2015年1~6月の自動車のグループ世界販売台数で、トヨタ自動車が独フォルクスワーゲン(VW)に小差で首位を明け渡した。トヨタの首位陥落は東日本大震災の影響を受けた2011年以来、4年ぶり。しかしVWも頼みの中国で苦戦しており、今後も中国市場全体に上昇の気配がない。一方でトヨタは海外が好調で、年間では首位を4年連続で確保する可能性が大いにある。年間の首位争いは混戦模様になりそうだ。
新型プリウスで挽回へ
トヨタが7月28日に発表した1~6月のグループ世界販売台数(ダイハツ工業と日野自動車を含む)は、前年同期比1.5%減の502万2000台だった。VWは0.5%減の504万台で約2万台とわずかの差で首位を奪った。かつての王者、米ゼネラル・モーターズ(GM)は1.2%減の486万台で3位だった。
僅差とは言え、トヨタが上半期に首位陥落した大きな要因は、国内市場の不振だ。
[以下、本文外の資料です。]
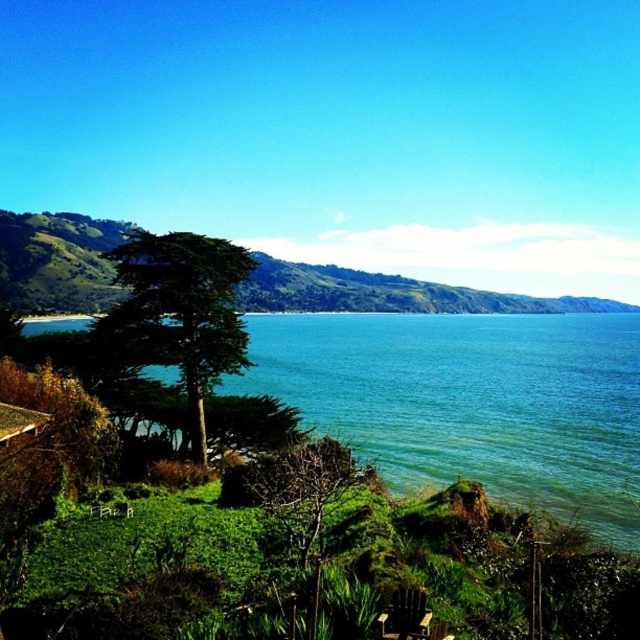 Question: Is the position of green grassy hillside at upper left more distant than that of green leafy tree at lower center?

Choices:
 (A) yes
 (B) no

Answer: (A)

Question: Among these objects, which one is nearest to the camera?

Choices:
 (A) green leafy tree at center-left
 (B) green grassy hillside at upper left
 (C) green leafy tree at lower center

Answer: (C)

Question: Which of the following is the closest to the observer?

Choices:
 (A) green leafy tree at lower center
 (B) blue water at center

Answer: (A)

Question: Which point is closer to the camera taking this photo?

Choices:
 (A) [x=387, y=451]
 (B) [x=304, y=563]
 (C) [x=225, y=348]

Answer: (B)

Question: From the image, what is the correct spatial relationship of blue water at center in relation to green leafy tree at center-left?

Choices:
 (A) left
 (B) right

Answer: (B)

Question: Can you confirm if green grassy hillside at upper left is positioned below green leafy tree at center-left?

Choices:
 (A) no
 (B) yes

Answer: (A) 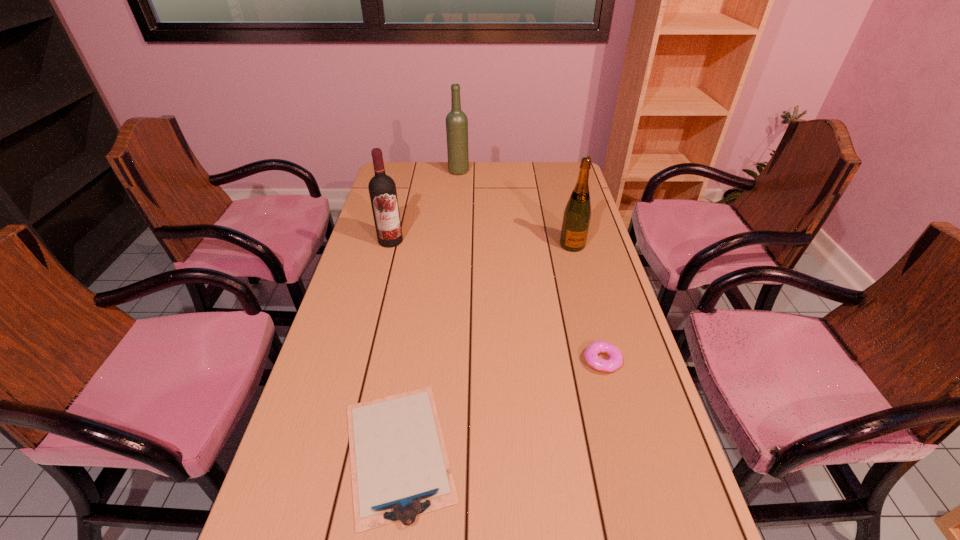 Where is `vacant space at the right edge of the desktop`? This screenshot has width=960, height=540. vacant space at the right edge of the desktop is located at coordinates (620, 490).

Identify the location of free spot between the second wine bottle from left to right and the nearest object. (428, 311).

Find the location of a particular element. The image size is (960, 540). free space between the shortest object and the doughnut is located at coordinates (500, 406).

The image size is (960, 540). Find the location of `free space between the leftmost wine bottle and the second wine bottle from right to left`. free space between the leftmost wine bottle and the second wine bottle from right to left is located at coordinates (424, 206).

Locate an element on the screen. This screenshot has width=960, height=540. vacant area between the rightmost wine bottle and the shortest object is located at coordinates (486, 348).

Find the location of a particular element. The width and height of the screenshot is (960, 540). unoccupied area between the leftmost wine bottle and the fourth tallest object is located at coordinates (496, 301).

The width and height of the screenshot is (960, 540). In order to click on unoccupied area between the farthest wine bottle and the second nearest object in this screenshot , I will do `click(531, 266)`.

At what (x,y) coordinates should I click in order to perform the action: click on free space between the clipboard and the rightmost wine bottle. Please return your answer as a coordinate pair (x, y). Image resolution: width=960 pixels, height=540 pixels. Looking at the image, I should click on (486, 348).

Image resolution: width=960 pixels, height=540 pixels. Find the location of `vacant area between the second wine bottle from right to left and the rightmost wine bottle`. vacant area between the second wine bottle from right to left and the rightmost wine bottle is located at coordinates (516, 208).

This screenshot has width=960, height=540. Identify the location of blank region between the rightmost wine bottle and the clipboard. (486, 348). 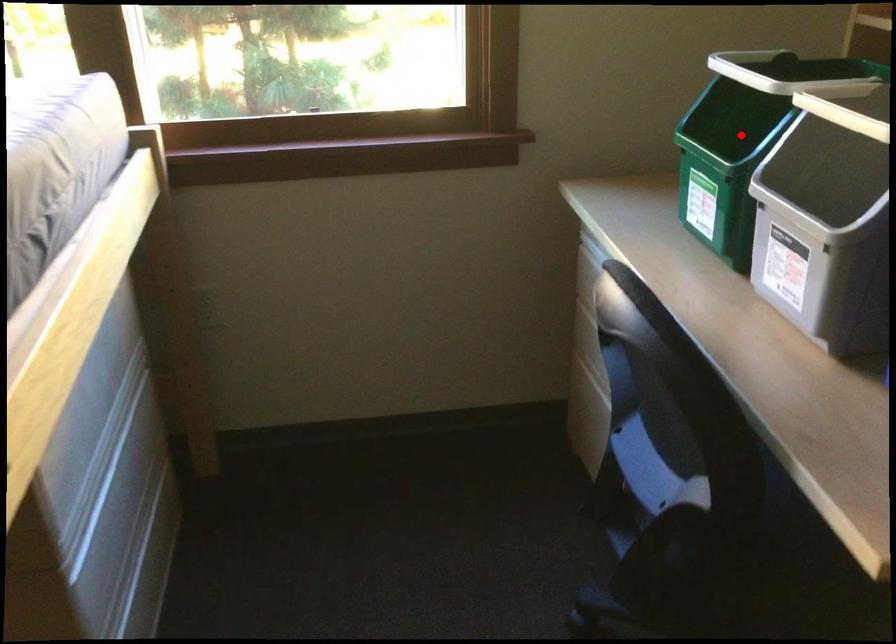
2014年4月の消費増税による駆け込み需要の反動などの影響から脱していない。特にダイハツ工業は、2015年4月の軽自動車増税もあって大きく失速した。トヨタ本体は国内で1~6月に前年同期比8.7%減の76万3875台。ダイハツは13.4%減の33万1928台にとどまった。上半期の国内市場でシェア42%を占めたトヨタグループの実績は、市場の動きに連動する。国内需要の約4割を占める軽自動車の不振脱却には時間がかかりそうで、トヨタグループの販売台数にもジワリ響くとみられる。年内発売する新型プリウスでどれだけ挽回できるかもポイントになりそうだ。
その半面、トヨタグループの海外販売は1.2%増の389万6000台で上半期の過去最高を更新し、好調だ。とりわけ原油安で需要が増え、市場全体で4.4%増の852万台が売れた米国で、市場全体の成長率を上回る5%超の伸びを見せたことが大きい。また、これまでは負け組だった中国でも「カローラ」が好調で、10.1%増の51万台と気を吐いた。中国市場自体は景気減速の影響を受けているが、もともとシェアが小さいだけに「伸びしろ」がある。カローラは6月の車種別セダン販売で中国首位だったとの報道もある。6月には、日系メーカーの中で長らく販売首位だった日産自動車を抜いてトヨタがトップに立つなど、足元の好調さが目立つ。